A total of 220 locations throughout Wales were included in the community-based mobile screening service called National Diabetic Retinopathy Screening Service for Wales (DRSSW). Screening inclusion criteria included diabetic patients with age ≥ 12 years without any eye-related diseases. Exclusion criteria included patients <12 years old, those who were already under the care of hospital eye services (HES) for DR-related reasons, and those with medical reasons. For type 1 diabetes, age at diagnosis was divided into subgroups ≤12 yrs, 13–23 yrs and ≥24 yrs. Diabetes duration was also divided into subgroups <10 yrs, 10–19 yrs and ≥20 years. For type 2 diabetes, the subgroups for age at diagnosis were ≤55 yrs, 56–66 yrs and ≥67 yrs, and for diabetes duration were <5 years, 5–9 years and ≥10 years, respectively. Several tests such as t-tests and chi-squared tests with p value of <0.05 were used for statistical analyses. Logistic regression analyses were also performed to assess the association of variables to DR status.

From January 2015 to November 2009, a total of 91,393 patients including 5,003 type 1 diabetic patients and 86,390 type 2 diabetic patients were screened by DRSSW. The prevalence of any DR were 56.3% in type 1 diabetic and 30.9% in type 2 diabetic. For sight-threatening DR (STDR), the prevalence were 11.2% in type 1 diabetic and 2.9% in type 2 diabetic. For non-sight-threatening DR (NSTDR), prevalence were 45.1% in type 1 diabetic and 28.1% in type 2 diabetic. The study also showed that type 1 diabetic patients with STDR were more likely to be male, younger at the time of diagnosis, with a longer duration of diabetes, and older at first screening compared to those without DR. Type 2 diabetic patients with STDR were also more likely to be male, younger at the screening event, with a longer duration of diabetes, and more likely to receive insulin therapy compared to those without DR. Thus, the study showed an association between duration of diabetes and insulin therapy and STDR as well as NSTDR in type 1 and 2 diabetic patients.

In conclusion, the prevalence of DR was higher in people with type 1 diabetes; however, type 2 diabetic patients have the major burden.
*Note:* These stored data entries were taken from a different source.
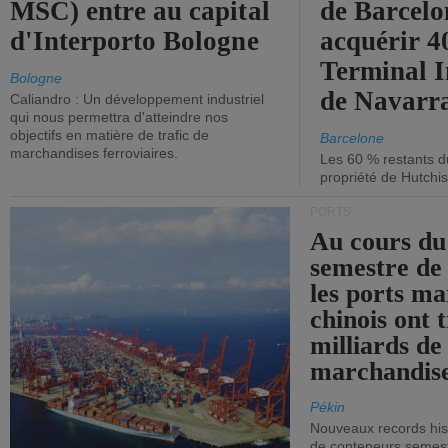
MSC) entre au capital
de Barcelo
d'Interporto Bologne
acquérir 
Terminal 
Bologne
de Navarr
Caliandro : Un développement industriel
qui nous permettra d'atteindre nos
objectifs en matière de trafic de
Barcelone
marchandises ferroviaires.
Les 60 % restants du
propriété de Hutchis
PORTS
Au cours du
semestre de 
les ports ma
chinois ont t
milliards de
marchandise
Pékin
Nouveaux records hist
de conteneurs semestri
Early detection will ensure that patients will be assessed and treated early; thus, patient outcomes will be improved.

Practice Pearls:

  • The prevalence of DR was higher in people with type 1 diabetes; however, type 2 diabetic patients have the major burden.
  • Increasing duration of diabetes was the most significant risk factor for any DR in patients with type 1 and 2 diabetes.
  • Higher risk for DR was associated with the use of insulin.

Thomas, Rebecca L et al. “Prevalence of Diabetic Retinopathy Within a National Diabetic Retinopathy Screening Service.”The British Journal of Ophthalmology. 2015;99(1):64-68.